As addition to the other answers:
When your contract states your scope and which vulnerabilities to test, you could write down that you actually tested cases in scope against known vulnerabilities defined in the contract. Something like:
SQL injection:
SQL-Injections are ...
We identified 42 Input fields in the Webpages in Scope. We identified 0
Input fields vulnerable to SQL injection (with our used method).
Drawback is: in case there actually is a SQL-Injection possible in one of the listed fields appended to the report; you didn't promise 100% security but promised that this isn't a vulnerability, but then you surely made something wrong - that's why you should somehow state which kind of tests you used, what kind of SQL-Injections are state of the art in the introduction to SQL-Injections, so you will not be blamed for not finding attacks which will be found in future.

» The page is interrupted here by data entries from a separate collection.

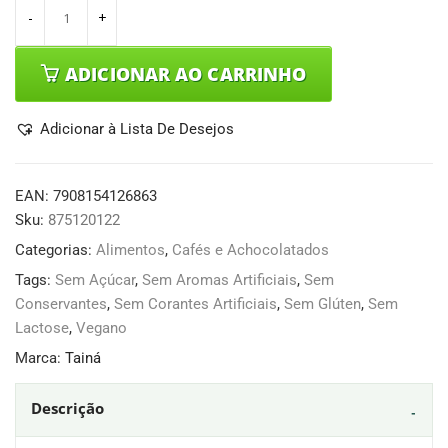
ADICIONAR AO CARRINHO
Adicionar à Lista De Desejos
EAN:
7908154126863
Sku:
875120122
Categorias:
Alimentos
,
Cafés e Achocolatados
Tags:
Sem Açúcar
,
Sem Aromas Artificiais
,
Sem
Conservantes
,
Sem Corantes Artificiais
,
Sem Glúten
,
Sem
Lactose
,
Vegano
Marca:
Tainá
Descrição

This also works for general Website-Security stuff:
HTTPS: https is ... recommended to use TLS X.Y ...
We determined the usage of https for all websites in Scope with TLS X.Y.

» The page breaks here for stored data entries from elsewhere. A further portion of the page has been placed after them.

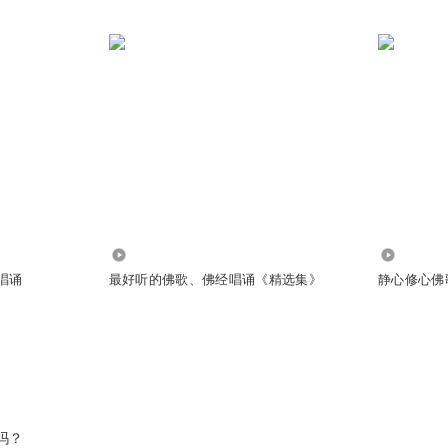
483.77万
379.30万
唱诵
最好听的佛歌、佛经唱诵《精选集》
静心修心佛歌
吗？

Certificates expire Dates are set to Date X which is in the recommended
certificate expire time range. Certificates hold an 4096-Bit key which is
acceptable for current usage.
Also try to create templates of your reports since you don't want to rewrite everything about SQL-Injection and HTTPS/TLS etc. over and over again, so you only have to fill the results of your tests. This will also ensure you made all tests and did not miss any, when you see some paragraph not written to be done and not found anything nor have any findings.